Under the assumption that profit-making insurance is not an appropriate mechanism to pay for an arbitrary and variable proportion of healthcare costs, that leaves us with a government controlled single payer system to pay for all healthcare costs. How to fund a single payer? A national collection system is needed. But we have one. It funds Medicaid and Medicare. We need to expand it to cover all health costs. And we have to figure out who pays, and how much.
Consider that, if you want water, you must go to where the water is. If you want vegetables, you must go to a place that has vegetables, a farm or market. If you need air, you can’t find it under water. If you need money, you have to go where money lives. But you can’t rob a bank, so you have to get it from where those who have it, hide and protect it.
To put it another way, since the problem is that a large, and growing larger, proportion of the people in the country cannot afford to pay for their ever-growing healthcare costs, there must be a progressive system of collecting the money to provide care for all. Higher percentages of income must be tithed by those that have it, so that those that don’t may live.
It’s fair to think of this in consideration of value to society. People who “earn” millions of dollars per year are certainly not worth thousands of times what those who labor, at two or three jobs, are worth to society. Those who live on inheritances, and the appreciation of them, are not worth much to society either. My personal view is that one good librarian, or one good home builder, is worth as much as the best ever shortstop, or hedge fund manager, and much more than someone who was just given wealth. We all aspire to make more money, but only those already having a great deal of it have the chance to make that next million. The guy at the bottom has a limited chance at making that next thousand, let alone million.
Some readers will automatically, as they’ve been taught for most of a century, say that this is all socialism. So are roads and bridges. So is drinkable water. So are fire and police protection. So are power and communications grids. This is just another thing that real people need and cannot provide by themselves.
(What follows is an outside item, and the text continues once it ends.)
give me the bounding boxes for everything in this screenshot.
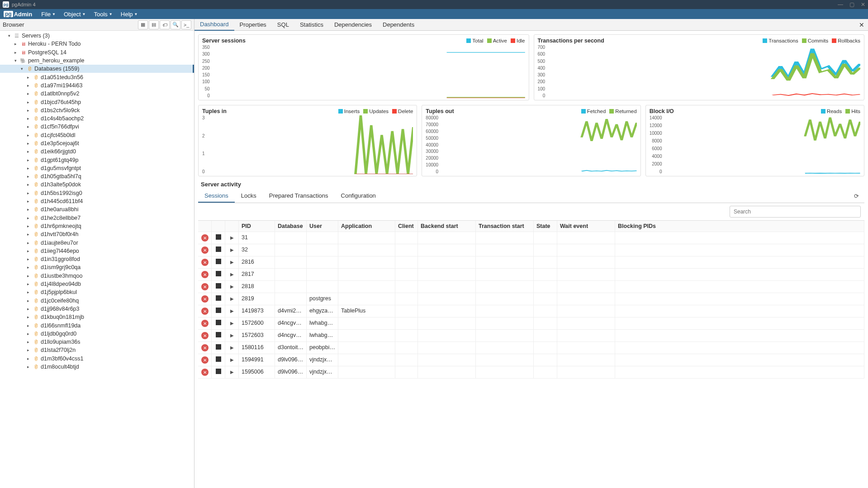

If you don’t like the IRS funding the healthcare system, then consider a very small tax on financial transactions. Wall Street is very much against that. Are you? Your politicians are against whatever Wall Street is against. In 2011, the average U.S. Senator’s net worth was $14 Million. The average U.S. Representative’s was $6 ½ Million. Their wealth has been growing even bigger since then. These are the people who construct and enact healthcare laws. Do you think they care about your healthcare bills and availability? Think about this stuff. Most of us are not wealthy, and healthcare costs in this country are higher by far than in other advanced countries. I’ll bet our politicians have a lot of investments in healthcare insurers and providers. I’ll also bet they get a lot of donations from them to aid in buying your votes.